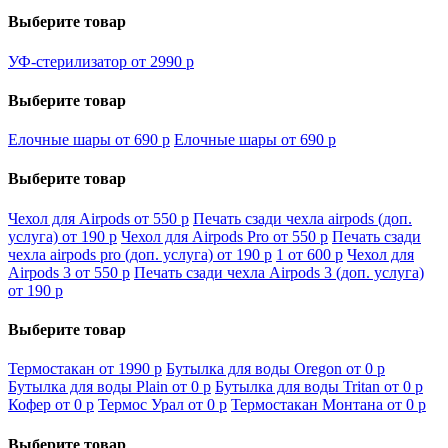
Выберите товар
УФ-стерилизатор от 2990
p
Выберите товар
Елочные шары от 690
p
Елочные шары от 690
p
Выберите товар
Чехол для Airpods от 550
p
Печать сзади чехла airpods (доп.
услуга) от 190
p
Чехол для Airpods Pro от 550
p
Печать сзади
чехла airpods pro (доп. услуга) от 190
p
1 от 600
p
Чехол для
Airpods 3 от 550
p
Печать сзади чехла Airpods 3 (доп. услуга)
от 190
p
Выберите товар
Термостакан от 1990
p
Бутылка для воды Oregon от 0
p
Бутылка для воды Plain от 0
p
Бутылка для воды Tritan от 0
p
Кофер от 0
p
Термос Урал от 0
p
Термостакан Монтана от 0
p
Выберите товар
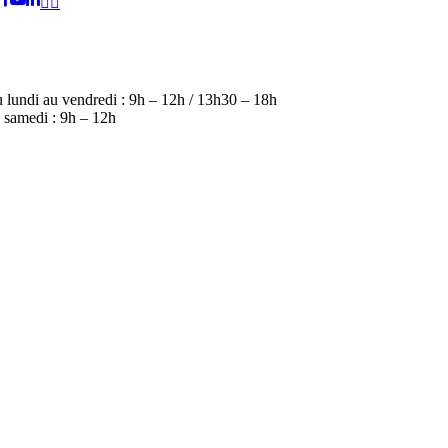
!
 lundi au vendredi : 9h – 12h / 13h30 – 18h
 samedi : 9h – 12h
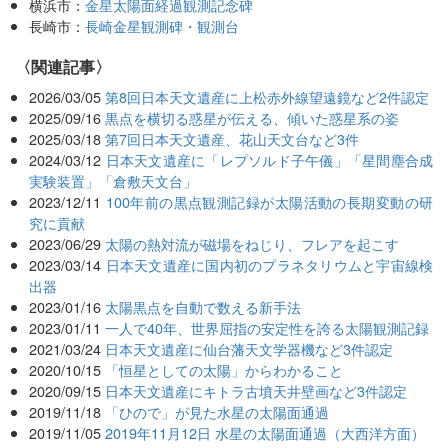
横浜市：
金星太陽面経過観測記念碑
長崎市：
長崎金星観測碑・観測台
関連記事
2026/03/05
第8回日本天文遺産に上松赤外線望遠鏡など2件認定
2025/09/16
黒点を横切る惑星が伝える、傾いた惑星系の姿
2025/03/18
第7回日本天文遺産、花山天文台など3件
2024/03/12
日本天文遺産に「レプソルド子午儀」「星間塵合成
実験装置」「倉敷天文台」
2023/12/11
100年前の黒点観測記録が太陽活動の長期変動の研
究に貢献
2023/06/29
太陽の熱対流が磁場をねじり、フレアを起こす
2023/03/14
日本天文遺産に国内初のプラネタリウムと宇宙線検
出器
2023/01/16
太陽黒点を自動で数える新手法
2023/01/11
一人で40年、世界屈指の安定性を誇る太陽観測記録
2021/03/24
日本天文遺産に仙台藩天文学器機など3件認定
2020/10/15
「恒星としての太陽」からわかること
2020/09/15
日本天文遺産にキトラ古墳天井壁画など3件認定
2019/11/18
「ひので」が見た水星の太陽面通過
2019/11/05
2019年11月12日 水星の太陽面通過（大西洋方面）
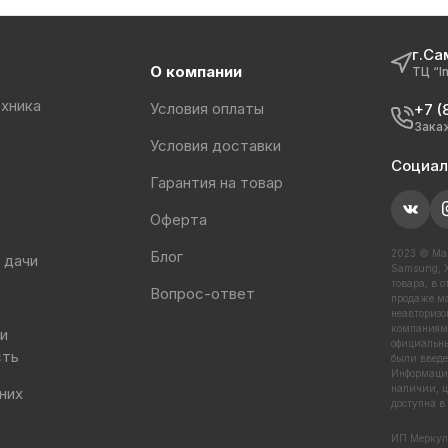
г.Са
О компании
ТЦ “I
хника
Условия оплаты
+7 (
Зака
Условия доставки
Социал
Гарантия на товар
Оферта
Блог
2023 © Маг
 дачи
Samsung, X
товара, в 
Вопрос-ответ
продаже ма
неавторизо
компаниями
 и
официальны
сть
были введе
Информация
наличии, ц
них
доступна в
ИП Меркул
○ ○ ○ ○ ○ ○ ○
Please go through the material and return each line where the word "Бутылка" appears.

## Answer area
Бутылка для воды Oregon от 0
Бутылка для воды Plain от 0
Бутылка для воды Tritan от 0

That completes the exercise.